Part 1 of the question was to determine the expected number of people who can see the cashier. The solution is given by linearity of expectation and noting that the probability that the kth person can see to the front (by virtue of being the tallest among k) is 1/k.
Part 2 of the question is as follows: What is the probability that m out of n people can see to the front?
The solutions I have arrived at so far are as follows:
$\Bbb P\ (\ number \ able\ to \ see =m) = 
\frac{1}{n} 
\sum_{k_2=m-1}^{n-1}\frac{1}{k_2}( 
\sum_{k_3=m-2}^{k_2-1}\frac{1}{k_3}(...
(\sum_{k_m=1}^{k_{m-1}-1}\frac{1}{k_m})...)) $
The subscript of $k_i$ corresponds to the tallest person in front of the $k_{i-1}$th tallest person. The value of $k_i$ denotes the number of people in front of the $k_{i-1}$th tallest person, and hence $\frac{1}{k_i}$ denotes the probability that that $k_i$th person is in any particular position.

Given user49640's suggestion, I include a recursive expression of the above solution for $\Bbb P_n$. n denotes the number of people in the queue, and m denotes the number of people who can see to the front.
$\Bbb P_n\ (no. =m) = \frac{1}{n} \sum_{k=m-1}^{n-1}\Bbb P_k\ (no. = m-1) $

My question is: Is this correct? If so, is there a neater or better solution?
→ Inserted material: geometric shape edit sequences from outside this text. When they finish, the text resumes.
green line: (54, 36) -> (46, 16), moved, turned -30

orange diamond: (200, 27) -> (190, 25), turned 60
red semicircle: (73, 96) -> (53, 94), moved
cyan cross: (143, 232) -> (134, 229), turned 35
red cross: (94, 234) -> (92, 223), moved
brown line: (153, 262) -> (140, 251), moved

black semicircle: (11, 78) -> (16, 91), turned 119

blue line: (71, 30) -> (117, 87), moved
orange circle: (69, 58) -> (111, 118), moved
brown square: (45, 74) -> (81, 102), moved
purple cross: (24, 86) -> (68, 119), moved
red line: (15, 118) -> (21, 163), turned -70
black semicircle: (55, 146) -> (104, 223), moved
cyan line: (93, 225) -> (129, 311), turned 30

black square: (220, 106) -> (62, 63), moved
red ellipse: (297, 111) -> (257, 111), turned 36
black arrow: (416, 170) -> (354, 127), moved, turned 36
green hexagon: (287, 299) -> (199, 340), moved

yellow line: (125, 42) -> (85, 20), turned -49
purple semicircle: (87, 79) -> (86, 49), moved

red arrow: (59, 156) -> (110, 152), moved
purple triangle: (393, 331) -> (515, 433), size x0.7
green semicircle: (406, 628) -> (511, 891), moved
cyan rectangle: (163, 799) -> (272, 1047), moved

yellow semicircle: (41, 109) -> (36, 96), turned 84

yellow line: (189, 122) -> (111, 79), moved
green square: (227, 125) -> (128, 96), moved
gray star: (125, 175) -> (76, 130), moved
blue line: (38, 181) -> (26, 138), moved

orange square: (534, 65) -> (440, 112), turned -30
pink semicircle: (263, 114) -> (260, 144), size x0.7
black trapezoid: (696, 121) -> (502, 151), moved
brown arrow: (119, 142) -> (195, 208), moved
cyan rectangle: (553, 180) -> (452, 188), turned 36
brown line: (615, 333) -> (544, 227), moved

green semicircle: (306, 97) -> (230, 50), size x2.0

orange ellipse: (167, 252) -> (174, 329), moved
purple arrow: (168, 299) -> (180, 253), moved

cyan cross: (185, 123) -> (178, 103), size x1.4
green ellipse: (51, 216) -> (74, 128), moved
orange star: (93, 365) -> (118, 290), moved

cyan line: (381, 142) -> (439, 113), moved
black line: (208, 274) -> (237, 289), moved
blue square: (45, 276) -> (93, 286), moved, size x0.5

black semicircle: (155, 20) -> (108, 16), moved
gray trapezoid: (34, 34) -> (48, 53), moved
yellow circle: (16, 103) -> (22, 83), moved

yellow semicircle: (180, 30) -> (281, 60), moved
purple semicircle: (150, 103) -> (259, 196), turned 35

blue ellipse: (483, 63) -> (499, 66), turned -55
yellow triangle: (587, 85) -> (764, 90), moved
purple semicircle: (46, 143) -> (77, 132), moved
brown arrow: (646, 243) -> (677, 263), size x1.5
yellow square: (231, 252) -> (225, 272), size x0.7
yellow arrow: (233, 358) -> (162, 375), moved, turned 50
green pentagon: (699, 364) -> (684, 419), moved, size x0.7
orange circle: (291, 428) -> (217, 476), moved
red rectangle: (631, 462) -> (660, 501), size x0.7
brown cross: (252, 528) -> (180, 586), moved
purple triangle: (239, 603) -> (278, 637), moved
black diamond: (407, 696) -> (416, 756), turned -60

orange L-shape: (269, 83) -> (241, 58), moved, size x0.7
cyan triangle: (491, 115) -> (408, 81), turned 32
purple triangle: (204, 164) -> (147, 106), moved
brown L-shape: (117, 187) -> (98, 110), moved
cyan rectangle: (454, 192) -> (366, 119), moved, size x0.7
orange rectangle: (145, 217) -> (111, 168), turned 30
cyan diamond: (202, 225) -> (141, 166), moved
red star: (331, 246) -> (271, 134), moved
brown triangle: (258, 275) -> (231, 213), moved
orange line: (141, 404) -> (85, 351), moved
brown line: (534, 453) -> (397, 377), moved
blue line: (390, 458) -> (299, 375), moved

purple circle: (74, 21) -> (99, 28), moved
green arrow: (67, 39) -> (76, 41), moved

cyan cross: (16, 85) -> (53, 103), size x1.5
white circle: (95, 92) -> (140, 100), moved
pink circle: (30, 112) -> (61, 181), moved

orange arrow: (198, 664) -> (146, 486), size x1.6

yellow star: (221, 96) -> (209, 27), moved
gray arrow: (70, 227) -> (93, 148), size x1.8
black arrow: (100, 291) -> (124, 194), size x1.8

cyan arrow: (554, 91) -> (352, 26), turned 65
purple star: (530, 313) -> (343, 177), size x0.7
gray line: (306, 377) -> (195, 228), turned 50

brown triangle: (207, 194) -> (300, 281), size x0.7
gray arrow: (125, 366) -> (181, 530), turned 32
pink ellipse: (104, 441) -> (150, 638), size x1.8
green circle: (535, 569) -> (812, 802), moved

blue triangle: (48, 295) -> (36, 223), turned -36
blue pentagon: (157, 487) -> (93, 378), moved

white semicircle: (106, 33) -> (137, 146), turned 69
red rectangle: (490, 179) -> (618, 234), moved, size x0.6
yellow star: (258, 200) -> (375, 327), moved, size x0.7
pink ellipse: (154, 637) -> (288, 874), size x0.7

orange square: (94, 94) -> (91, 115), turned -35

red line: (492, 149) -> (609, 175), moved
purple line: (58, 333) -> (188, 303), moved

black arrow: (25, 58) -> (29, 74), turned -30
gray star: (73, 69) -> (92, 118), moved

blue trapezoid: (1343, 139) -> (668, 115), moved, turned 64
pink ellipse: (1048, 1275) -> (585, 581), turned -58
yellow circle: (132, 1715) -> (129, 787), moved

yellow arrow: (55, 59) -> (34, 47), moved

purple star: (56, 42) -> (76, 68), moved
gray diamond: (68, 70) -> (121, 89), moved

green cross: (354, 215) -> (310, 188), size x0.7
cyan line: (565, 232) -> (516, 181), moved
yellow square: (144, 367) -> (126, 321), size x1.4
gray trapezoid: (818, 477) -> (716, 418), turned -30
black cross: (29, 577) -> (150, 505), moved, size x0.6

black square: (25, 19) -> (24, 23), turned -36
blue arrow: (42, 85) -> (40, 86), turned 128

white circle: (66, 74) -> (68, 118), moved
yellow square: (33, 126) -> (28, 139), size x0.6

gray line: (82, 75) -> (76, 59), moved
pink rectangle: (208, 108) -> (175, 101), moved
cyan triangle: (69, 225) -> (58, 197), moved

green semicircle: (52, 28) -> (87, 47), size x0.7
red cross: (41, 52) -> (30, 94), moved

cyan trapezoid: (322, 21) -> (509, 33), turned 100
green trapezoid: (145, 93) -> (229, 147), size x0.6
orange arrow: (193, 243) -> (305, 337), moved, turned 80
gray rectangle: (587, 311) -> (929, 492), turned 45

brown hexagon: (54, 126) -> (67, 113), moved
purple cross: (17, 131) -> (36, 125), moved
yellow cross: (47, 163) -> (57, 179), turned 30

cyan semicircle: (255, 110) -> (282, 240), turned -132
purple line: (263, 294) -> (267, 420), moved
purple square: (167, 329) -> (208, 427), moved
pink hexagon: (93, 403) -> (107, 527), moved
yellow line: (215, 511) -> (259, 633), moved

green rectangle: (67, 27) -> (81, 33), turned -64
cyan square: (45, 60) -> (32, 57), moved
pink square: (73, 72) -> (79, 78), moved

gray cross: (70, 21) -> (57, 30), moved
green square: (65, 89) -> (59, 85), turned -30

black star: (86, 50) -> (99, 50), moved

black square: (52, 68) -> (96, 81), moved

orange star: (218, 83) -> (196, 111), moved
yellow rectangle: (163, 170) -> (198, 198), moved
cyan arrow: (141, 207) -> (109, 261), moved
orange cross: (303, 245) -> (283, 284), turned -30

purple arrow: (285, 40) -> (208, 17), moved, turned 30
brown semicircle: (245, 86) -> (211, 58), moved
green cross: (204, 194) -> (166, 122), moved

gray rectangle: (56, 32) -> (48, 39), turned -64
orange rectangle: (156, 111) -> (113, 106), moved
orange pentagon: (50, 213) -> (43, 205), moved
 A: The recursive expression you give is correct. The probability that $k$ out of $n$ people can see the cashier is given by $\frac{1}{n!} \left[{n \atop k}\right]$, where $\left[{n \atop k}\right]$ is a Stirling number of the first kind (unsigned). 
Usually, Stirling numbers of the first kind are used to count permutations with $k$ cycles. This is equivalent to your formulation because each cycle decomposition can be uniquely written with the highest number in each cycle put first, and then the cycles sorted by their first number in ascending order. (So we could write the cycle decomposition $(1\,3\,4)\,(2\,5)\,(6)$ as $(4\,1\,3)\,(5\,2)\,(6)$.) 
Flattening this out gives a permutation of $n$ elements in which exactly $k$ are the largest seen so far: in the example, we get $4 1 3 5 2 6$, in which persons $4$, $5$, and $6$ can see the cashier at the front. Conversely, given a permutation, we can take the people who can see the cashier, and interpret them as beginning a cycle, obtaining a cycle decomposition written in the above form; so this gives a bijection.
Wikipedia lists the recurrence $\left[{n+1 \atop k}\right] = n\left[{n \atop k}\right] + \left[{n \atop k-1}\right]$ for these; this gives $$\mathbb P_{n+1}(k) = \frac{n}{n+1} \mathbb P_n(k) + \frac1{n+1} \mathbb P_n(k-1)$$ for the probability. This can probably be derived from your recurrence, and also explained as follows: when there are $n+1$ people, with probability $\frac1{n+1}$ the very tallest person is at the back of the line (so if we wanted $k$ people to see the cashier, we have $k-1$ left to find); otherwise, the person at the back of the line can be ignored.
There are plenty of other identities on Wikipedia, but not a nice closed form or anything.